菊池氏が黒いと思われるマスクを着用しています。
昭和14年1月、新聞連載のため、中国を訪問している51歳頃の写真です。

このマスク姿の菊池氏ご本人を見て、凛は大変衝撃を受けました!
現在の凛たちとどこが違うのでしょう。
中国の大地に佇んでいる黒いマスク姿の男性。
凛が生まれるずっと前のことなのに、まるで今、凛の目の前に菊池氏が現れているような錯覚に陥りました。

内容は、9編の短編が収録されています。
「マスク」
「神の如く弱し」
「簡単な死去」
「船医の立場」
「身投げ救助業」
「島原心中」
「忠直卿行状記」
「仇討禁止令」
「私の日常道徳」

スペイン風邪は約百年前に世界中に猛威をふるった恐ろしいウィルスです。
そのスペイン風邪禍にあり、菊池寛氏の描く日本の状況と市井の人たちの姿が描かれています。

「マスク」
凛は、やはり第一篇目に収められている文庫本のタイトルにもなっている「マスク」が気になって読みました。
菊池寛氏の体格の良さそうなどっしりとした風貌ですが、実はとても神経が細やかな方のようで、日々の健康増進に事細かく気を遣っている様子が伝わりました。
医者との会話や、患者としての考えが読者には客観的に見られて、思わず「そうなんです。凛も同じです!」と共感したくなる箇所もあります。

手洗い、うがい、外出を避ける、マスクをする。
これらは現在の私たちをめぐる状況と全く変わりませんよね。(^-^)

後半に、黒いマスク姿の青年が登場します。
当初は菊池氏はこの青年を不快に思いましたが、その理由は是非読まれてみてください。
あなたも菊池氏の感情描写が実に繊細であることがおわかりになることでしょう。

昨年、マスクは一時期は品不足になりましたね。
しかし、今では様々なデザインのマスクが市場に出ており、洋服とコーディネートを楽しんでいる方たちもいますね。
「見なれる」とは不思議なもので、女性が黒いマスクを着用していても何も気にならずになり、むしろかっこいいなと思うこの頃。
これは、マスク姿が日常化している時代を私たちが生きている証拠でしょうね。
文庫本で9頁の作品ですが、コロナ禍の時代を生きている私たちの状況と変わらない描写に驚かれることでしょう。

「簡単な死去」
こちらの作品も秀逸です。
年の瀬の押し迫る或る新聞社で、社員の一人が亡くなったことを知った主人公や仲間たちの複雑な心理状態が見事に描かれています。
主人公は、やれやれと忙しかった一年を振り返りながら、残りの仕事の整理をしつつ、正月休みはどうしようかと、いわば一年の区切りを迎える安堵感ともいえる状況下で、突然仲間の訃報を知ります。
そこで持ち上がるのが、お通夜や葬儀の係をどうするかについての問題です。
生前はあまり好意的でなかった故人に対する複雑な思いがよぎったり、時間の経過とともに目の前の実務に対する胸中は、現在、組織の一員に所属している読者だけでなく、多くの読者にも、百年前とほとんど変わらぬ思いで共感を得られるのではありますまいか。

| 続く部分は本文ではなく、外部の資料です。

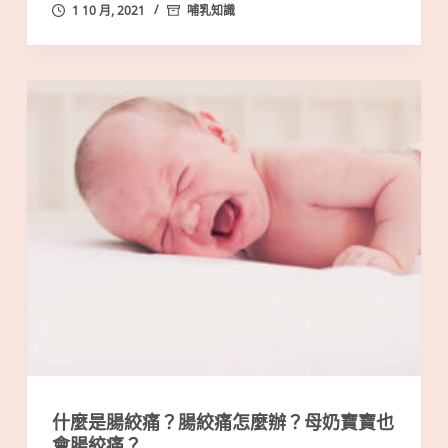
1 10 月, 2021
哺乳知識
什麼是腸絞痛？腸絞痛怎麼辦？母奶寶寶也
會腸絞痛？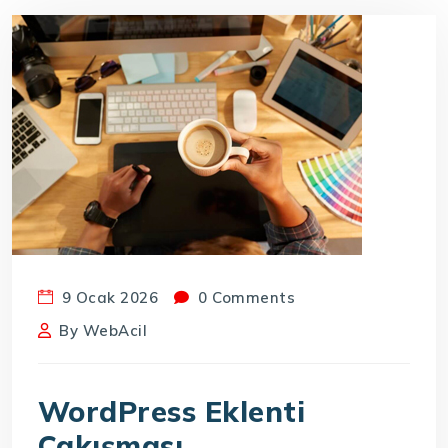
9 Ocak 2026
0 Comments
By
WebAcil
WordPress Eklenti
Çakışması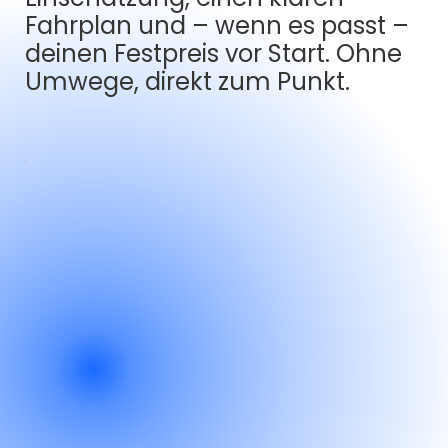
Fahrplan und – wenn es passt –
deinen Festpreis vor Start. Ohne
Umwege, direkt zum Punkt.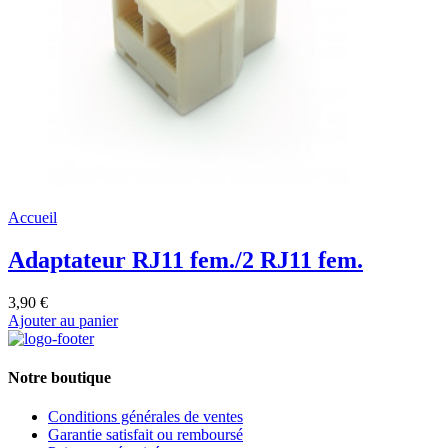
Accueil
Adaptateur RJ11 fem./2 RJ11 fem.
3,90 €
Ajouter au panier
Notre boutique
Conditions générales de ventes
Garantie satisfait ou remboursé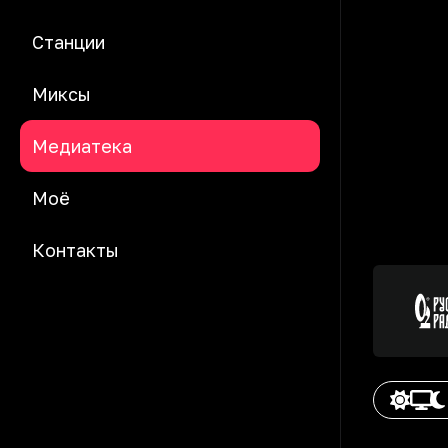
Станции
Миксы
Медиатека
Моё
Контакты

現在のコロナ禍で、人と人との関わり方に対して意識改革を求められているように思えてなりません。
ソーシャル・ディスタンスとは、どこまで距離感を保てばよいのか、なかなか難しい問題だと思います。
入院中や施設に入っているご家族への面会もままならない状況の方も多いです。
葬儀も家族葬だけでなく、直葬も増えているようですね。
故人を偲ぶとは……。
作品のタイトルにはとても考えさせられます。

「島原心中」
小説家として新聞小説を構想している主人公が、元検事を務めていた旧友を訪ねて、旧友の語る検事時代の体験談をじっくりと聞きます。
その体験談とは、旧友がまだ検事になってさほどない頃に、初めて島原を訪れて、或る楼閣で起きた遊女と若い男性との心中事件の調査に立ち合った時のことです。
悲惨な現場で見た光景に旧友は「名状しがたい浅ましさ」(文庫版、101頁)を感じます。
事情があって遊郭に身を置かなければならなかった一人の女性の生涯について、旧友は様々なことを感じます。

また、命が救われた男性のほうには、検事の腕の見せ所として、いろいろと考察しながら質問をしてゆきます。
そして、遊郭の「お主婦(かみ)」(文庫版、120頁)の言動や行動に表れた態度に対して、旧友は或る行動をするのです。
小説の材料として提供してくれた旧友の体験談は、法治国家としての期待を込められているような思いがいたします。

「私の日常道徳」
文庫本でわずか4頁の箇条書きです。
大正15年1月、菊池寛氏が39歳のときの作品。
「なるほど~」と納得できそうです。(^-^)

文庫本の解説は、作家の辻仁成(つじ ひとなり)氏で、解説「百年の黙示」が掲載されています。
辻氏は、1997年、小説『海峡の光』(新潮社、1997年、のち新潮文庫、2000年)で、第116回芥川賞を受賞☆彡☆彡されています。
フランス在住の辻氏ならではのコロナ禍における考えが示されています。

文豪、菊池寛氏については、ご存知の方が大半でしょうから、簡単なご紹介だけにさせていただきますね。
1919年(大正8年)に、雑誌『中央公論』に小説「恩讐の彼方に」を発表しました。
1923年(大正12年)1月、雑誌『文藝春秋』を創刊し、のち1926年(大正15年、昭和元年)に文藝春秋社として独立しました。
同年、日本文藝家協会を設立し、初代会長となりました。
1935年(昭和10年)には、芥川龍之介賞や直木三十五賞を創設するほか、1938年(昭和13年)には菊池寛賞の創設もしました。☆彡☆彡☆彡

以上のように、近代日本文学に多大な貢献を果たした菊池寛氏の小説を久々に読んでみますと、凛は背筋がピンと張り、文学に対してまっすぐな気持ちに向き合えるような気持ちになりました。
作品によっては一見難しそうな時代小説も含まれていますが、ルビがふってありますし、文章も心理描写が中心で、読みやすいと思います。
登場人物の一人一人に、作者の菊池寛氏による非常に細かい愛情が注がれていることが読者は読みとれるでしょう。

「マスク」というタイトルと、マスク姿の菊池寛氏であろう男性の顔のアップの斬新なデザインの表紙に導かれて読んだ小説から、凛は百年前のスペイン風邪の状況を知ることができました。
ウィルスと人間との共存について、対策の原点は例えどんなに時代が進んでも清潔にすることで同じではないかという点に辿り着くように思います。
コロナ禍を生きている私たちへの菊池寛氏からのメッセージとして対峙するのも新たな発見があるのではないでしょうか。

個々人としての基本的な対策は百年前と変わらないようです。(^o^)
もちろん医学や薬学の発達により、素晴らしい治療薬ができることに期待したいですね。